Texas Children’s Discovers New High-Risk Subtype of Pediatric Liver Cancer

For Physicians

A team of scientists at Texas Children’s Cancer and Hematology Center and the Division of Genomic Medicine in the Department of Pathology at Texas Children’s Hospital has made a groundbreaking discovery in defining a new molecular subtype of liver cancer. While nearly all pediatric liver tumors have historically been classified as either hepatoblastomas (HBs) or hepatocellular carcinomas (HCCs), certain tumors exhibit mixed or overlapping features. Until recently, these tumors (HBs with HCC features, or HBCs) have been classified as HBs, but they are less likely to respond to chemotherapy and their outcomes are significantly worse than other HBs. The Texas Children’s team showed that HBCs have unique histological and molecular features and developed an algorithm to help physicians identify HBC patients that benefit from tailored treatment strategies. 

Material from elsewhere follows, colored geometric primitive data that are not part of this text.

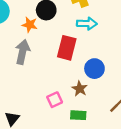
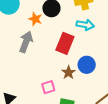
brown star: (80, 89) -> (68, 72), moved

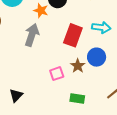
cyan arrow: (85, 25) -> (101, 27), moved
pink square: (48, 87) -> (57, 74), moved

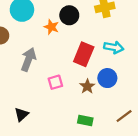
gray arrow: (32, 35) -> (28, 59), moved
pink square: (57, 74) -> (55, 82), moved

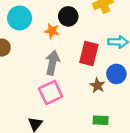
gray arrow: (28, 59) -> (52, 63), moved
pink square: (55, 82) -> (51, 92), moved, size x1.5

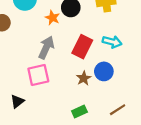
green rectangle: (101, 120) -> (79, 112), turned -40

Studying characteristics at the molecular level 

Pavel Sumazin, PhD

Pavel Sumazin, PhD, director of the Bioinformatics Core Laboratory, Dolores Lopez-Terrada, MD, PhD, chief of the Division of Genomic Medicine, and their team performed a comprehensive evaluation of the molecular profiles of pediatric liver tumors. HBs and HCCs are known as the two predominant types of primary pediatric liver cancer. HBs typically occur in young children and have a 5-year overall survival rate approaching 70%. In contrast, HCCs, which typically occur in adolescents and young adults who have underlying genetic, metabolic or inflammatory liver conditions, are associated with a poor prognosis. A small subset of pediatric tumors with mixed histological features, known as hepatocellular neoplasm not otherwise specified (HCN NOS), was recently identified as rare subset of pediatric liver tumors. 

Dolores H. Lopez-Terrada, MD, PhD

The team studied histological, genomic and clinical features of HBs with mixed histological features and showed that these tumors have unique molecular features, including copy number alterations, mutations and dysregulated cancer pathways. They argued that because these tumors have unique biology and do not respond to traditional HB therapies, these tumors should be reclassified as a separate subtype, and they proposed a hybrid histological-molecular diagnostic algorithm for these tumors. The research was published in the Journal of Hepatology and funded by the Cancer Prevention and Research Institute of Texas (CPRIT), the European Union’s Horizon 2020, the Anna Schindler Foundation and the National Cancer Institute. 

Implications for treatment 

The authors found that HBCs are associated with poor outcomes (defined as relapse or death from disease during a median follow-up of 5.5 years); however, those who had a liver transplant tended to have better outcomes compared with those who had surgery and chemotherapy alone. Since the current standard of care for diagnosing pediatric liver tumors is exclusively based on histopathology, there is likely not an accurate differentiation between HBs, HBCs and HCCs. The study results suggest that HBCs can be histologically recognized and then confirmed by molecular testing. The Texas Children’s Cancer and Hematology Center team’s proposed diagnostic algorithm serves to identify HBCs and guide optimal treatment strategies, such as aggressive early interventions and transplant referral when complete resection isn’t an option. 

These findings help highlight the importance of molecular testing for more precise diagnosis, accurate risk stratification and optimal treatment selection, particularly for aggressive cancer subtypes.